The dollar index is strong, which is attributed to the general risk aversion around the globe and stable US economic numbers. As a result, the distance between the rupee and the dollar increased significantly, leading to further depreciation of the former.
Moreover, US Federal Reserve policies could have affected currency trends. Despite an expectedly conservative monetary policy from the American side, global investors prefer dollars amid the current level of uncertainty in international markets.
Role of the RBI and Market Intervention
The Reserve Bank of India (RBI) has shown its concern about the issue and intervened in the foreign exchange market in order to reduce volatility. According to some reports, state-owned banks sold dollars on behalf of the RBI to support the rupee.
Nevertheless, the rupee faces difficulties in recovering against the dollar due to numerous reasons, despite all efforts from the side of the RBI. It appears that market interventions allow reducing sharp changes in exchange rates.
Also, global political issues and central banks’ activities are being monitored keenly by market players. In case any indication of de-escalation of tensions or stabilization of oil prices becomes evident, there would be some respite for the Indian rupee.
However, in the short term, the rupee is likely to remain volatile, trading at weak levels and facing downside pressure, particularly if global uncertainties persist.
Inflationary Pressure on Economy
Rupee depreciation poses serious challenges to the Indian economy as far as inflation is concerned. The weakening of the rupee means increased costs for all imported goods; for example, there will be an increase in the cost of importing crude oil, thus raising prices of transportation.
This scenario, in turn, will contribute to the increase in the overall level of inflation, affecting both consumer spending and growth.
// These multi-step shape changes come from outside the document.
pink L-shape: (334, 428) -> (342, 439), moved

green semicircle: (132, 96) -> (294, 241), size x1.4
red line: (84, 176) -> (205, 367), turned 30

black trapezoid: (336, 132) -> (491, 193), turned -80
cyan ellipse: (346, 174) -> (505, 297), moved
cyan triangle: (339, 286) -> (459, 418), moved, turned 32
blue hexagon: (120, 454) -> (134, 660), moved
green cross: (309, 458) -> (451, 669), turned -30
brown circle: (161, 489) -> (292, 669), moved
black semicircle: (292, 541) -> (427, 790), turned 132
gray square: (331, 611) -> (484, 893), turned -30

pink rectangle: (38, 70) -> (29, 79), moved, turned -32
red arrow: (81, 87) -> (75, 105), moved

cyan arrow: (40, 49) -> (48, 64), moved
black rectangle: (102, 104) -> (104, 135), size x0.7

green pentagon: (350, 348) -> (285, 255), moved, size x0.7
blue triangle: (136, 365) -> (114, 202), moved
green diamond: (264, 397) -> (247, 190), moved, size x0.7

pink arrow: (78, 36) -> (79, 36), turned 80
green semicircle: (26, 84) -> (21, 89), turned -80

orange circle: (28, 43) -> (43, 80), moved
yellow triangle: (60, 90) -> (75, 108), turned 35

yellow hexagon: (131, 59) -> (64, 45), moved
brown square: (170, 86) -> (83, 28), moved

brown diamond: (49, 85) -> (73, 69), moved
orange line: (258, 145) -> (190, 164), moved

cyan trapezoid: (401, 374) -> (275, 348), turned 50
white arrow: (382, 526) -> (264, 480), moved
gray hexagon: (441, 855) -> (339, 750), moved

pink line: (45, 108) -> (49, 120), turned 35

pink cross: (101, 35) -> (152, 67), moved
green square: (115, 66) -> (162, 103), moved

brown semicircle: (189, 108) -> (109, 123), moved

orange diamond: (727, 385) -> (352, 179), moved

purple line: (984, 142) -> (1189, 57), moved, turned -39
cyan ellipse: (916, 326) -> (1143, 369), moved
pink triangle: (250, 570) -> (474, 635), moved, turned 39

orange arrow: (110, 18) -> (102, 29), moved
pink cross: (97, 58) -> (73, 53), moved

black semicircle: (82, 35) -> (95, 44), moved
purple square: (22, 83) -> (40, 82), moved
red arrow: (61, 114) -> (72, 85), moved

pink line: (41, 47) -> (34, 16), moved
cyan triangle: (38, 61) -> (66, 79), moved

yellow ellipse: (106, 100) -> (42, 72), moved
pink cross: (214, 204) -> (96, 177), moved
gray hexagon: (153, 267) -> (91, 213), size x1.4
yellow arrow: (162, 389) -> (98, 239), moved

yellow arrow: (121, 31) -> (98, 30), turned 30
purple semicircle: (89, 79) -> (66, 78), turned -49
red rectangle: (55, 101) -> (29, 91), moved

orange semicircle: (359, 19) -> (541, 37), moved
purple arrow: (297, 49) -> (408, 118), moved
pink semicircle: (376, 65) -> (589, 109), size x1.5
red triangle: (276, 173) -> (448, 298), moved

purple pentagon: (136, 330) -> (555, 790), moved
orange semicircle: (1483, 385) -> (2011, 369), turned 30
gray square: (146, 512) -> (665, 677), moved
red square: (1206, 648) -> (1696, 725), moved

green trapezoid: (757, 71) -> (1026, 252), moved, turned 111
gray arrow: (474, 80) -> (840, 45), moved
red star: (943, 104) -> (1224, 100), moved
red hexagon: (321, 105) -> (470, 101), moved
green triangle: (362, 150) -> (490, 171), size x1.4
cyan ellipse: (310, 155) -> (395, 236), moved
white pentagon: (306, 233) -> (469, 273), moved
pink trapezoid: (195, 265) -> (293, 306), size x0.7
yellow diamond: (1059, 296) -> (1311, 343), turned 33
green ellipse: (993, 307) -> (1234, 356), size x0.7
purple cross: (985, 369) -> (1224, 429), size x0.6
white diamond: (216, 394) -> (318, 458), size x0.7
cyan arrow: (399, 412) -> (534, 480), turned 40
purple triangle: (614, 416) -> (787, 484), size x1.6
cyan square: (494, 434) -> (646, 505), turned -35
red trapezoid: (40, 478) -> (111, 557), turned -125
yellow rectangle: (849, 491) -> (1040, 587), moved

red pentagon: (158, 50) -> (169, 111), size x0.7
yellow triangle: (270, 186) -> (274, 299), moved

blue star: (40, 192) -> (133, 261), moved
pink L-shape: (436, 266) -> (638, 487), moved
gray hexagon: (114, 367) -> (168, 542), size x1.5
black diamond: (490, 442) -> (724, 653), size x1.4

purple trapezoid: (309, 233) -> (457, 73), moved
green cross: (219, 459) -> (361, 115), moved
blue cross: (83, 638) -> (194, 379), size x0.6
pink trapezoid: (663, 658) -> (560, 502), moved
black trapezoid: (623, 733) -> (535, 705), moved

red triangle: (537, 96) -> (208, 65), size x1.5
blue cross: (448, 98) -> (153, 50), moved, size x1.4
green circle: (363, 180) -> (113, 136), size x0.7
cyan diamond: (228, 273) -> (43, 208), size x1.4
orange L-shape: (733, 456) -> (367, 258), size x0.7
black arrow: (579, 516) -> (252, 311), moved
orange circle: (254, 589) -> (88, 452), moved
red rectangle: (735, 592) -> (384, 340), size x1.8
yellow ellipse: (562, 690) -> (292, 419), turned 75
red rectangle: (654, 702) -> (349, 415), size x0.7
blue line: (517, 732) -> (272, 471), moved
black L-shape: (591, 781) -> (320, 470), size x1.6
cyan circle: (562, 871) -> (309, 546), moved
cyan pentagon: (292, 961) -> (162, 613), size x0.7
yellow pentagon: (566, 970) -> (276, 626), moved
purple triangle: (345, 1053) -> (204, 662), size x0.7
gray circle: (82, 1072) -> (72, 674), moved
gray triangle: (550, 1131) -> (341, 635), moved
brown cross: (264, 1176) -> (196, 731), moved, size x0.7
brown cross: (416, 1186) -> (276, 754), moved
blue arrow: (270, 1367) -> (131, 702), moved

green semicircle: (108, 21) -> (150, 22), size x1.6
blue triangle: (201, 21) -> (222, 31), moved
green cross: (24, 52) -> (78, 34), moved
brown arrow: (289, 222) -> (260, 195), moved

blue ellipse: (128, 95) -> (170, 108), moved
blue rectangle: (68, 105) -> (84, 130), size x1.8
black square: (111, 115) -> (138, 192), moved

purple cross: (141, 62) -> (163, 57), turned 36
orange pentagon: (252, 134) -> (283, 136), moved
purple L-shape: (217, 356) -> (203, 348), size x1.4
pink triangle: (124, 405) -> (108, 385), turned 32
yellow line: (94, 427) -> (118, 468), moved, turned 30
It has been predicted by experts that sustained high oil prices might hurt India’s growth prospects due to increased fiscal pressure.
Also, industries whose production process requires large amounts of imported raw materials, like the aviation industry, manufacturing, and chemicals, might suffer from higher production costs.
Future Trends of the Rupee
From the perspective of future trends of the rupee, the situation depends greatly on what happens globally and specifically with the situation in Iran. As long as crude oil prices remain high, there will be additional pressure on rupee depreciation.
Conclusion
The current fall in the Indian rupee demonstrates once again that emerging economies are susceptible to international economic and political shocks. Rising oil prices and geopolitical tensions, coupled with the strong dollar and capital outflows, have created tough times for the domestic currency.
Even though certain measures and interventions by the authorities can temporarily alleviate the situation, only time will show whether the rupee will stabilize in the long run and what factors will play a pivotal role in the development of events.
Currently, the focus has returned to the Middle East, as the world is closely monitoring that region.